Given that it is set in a grimy city with a colorful but plucky underclass, through which a noisome river runs— or rather oozes—what made Pterry decide that it was going to be London rather than Ankh-Morpork? Was it really just to people it with comic versions of Charles Dickens et al, who only bring to mind Charles Darwin et al in The Pirates in an Adventure with Scientists. (As I was reading, I was picturing most of the characters as animated much in that style.) Surely not… he’s no slouch at insinuating them into DW. Nobody has any doubts about who the originals for Leonard of Quirm and Bloody Stupid Johnson are.

And no-one thinks that DW is “only” a fantasy world. But what it is, is a place that is a character, and one which has endeared itself to Pterry’s fans over the past thirty years; so it seems rather perverse to set a tale in Not-Ankh-Morpork-Pretending-Not-Very-Convincingly-To-Be-London when all it lacks is C.M.O.T. Dibbler and the odd dwarf or werewolf. If C.M.O.T. Dibbler had turned up I wouldn’t have been surprised but he would have had more substance than most of the characters.

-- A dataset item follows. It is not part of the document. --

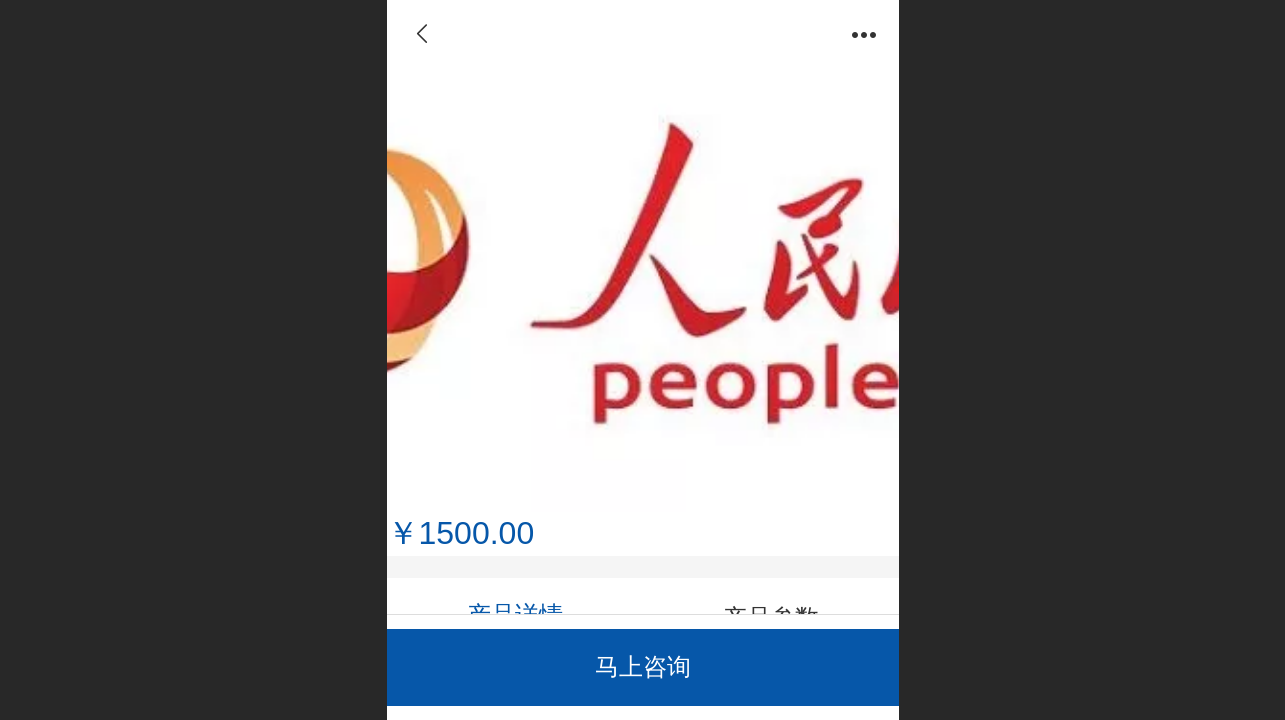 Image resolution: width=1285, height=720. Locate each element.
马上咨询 (643, 666)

I can’t be the only fan wondering why Pterry went down this route, which could have benefited greatly from having been built on many crusty layers of Ankh-Morpork. Instead, this London has no such layers: it is a TV set of wonky cutouts splashed with the paintballs of period detail beloved of film-makers who have a shallow little story to try and flesh out. For it is a shallow story, with shallow characterization. Dodger, the Lovable Rogue (not all that lovable really), is a bit of a Mary Sue, and so to a different extent is his mentor Solomon. Simplicity, the Rescued Damsel, is well-named: she doesn’t even have the depth of Nation‘s heroine, and that is particularly disappointing as Pterry is usually good with female characters.

The solution to the characters’ dilemma is rather more distasteful than ingenious, and I can’t help feeling that an Ankh-Morpork urchin would have come up with something with more flair, perhaps aided by Gaspode rather than the doubtfully-named and mutely noisome dog Onan. (IS that a joke? Really?)

For the record, I did enjoy Dodger— while I was reading it. But unlike the DW books, I won’t be reading it again.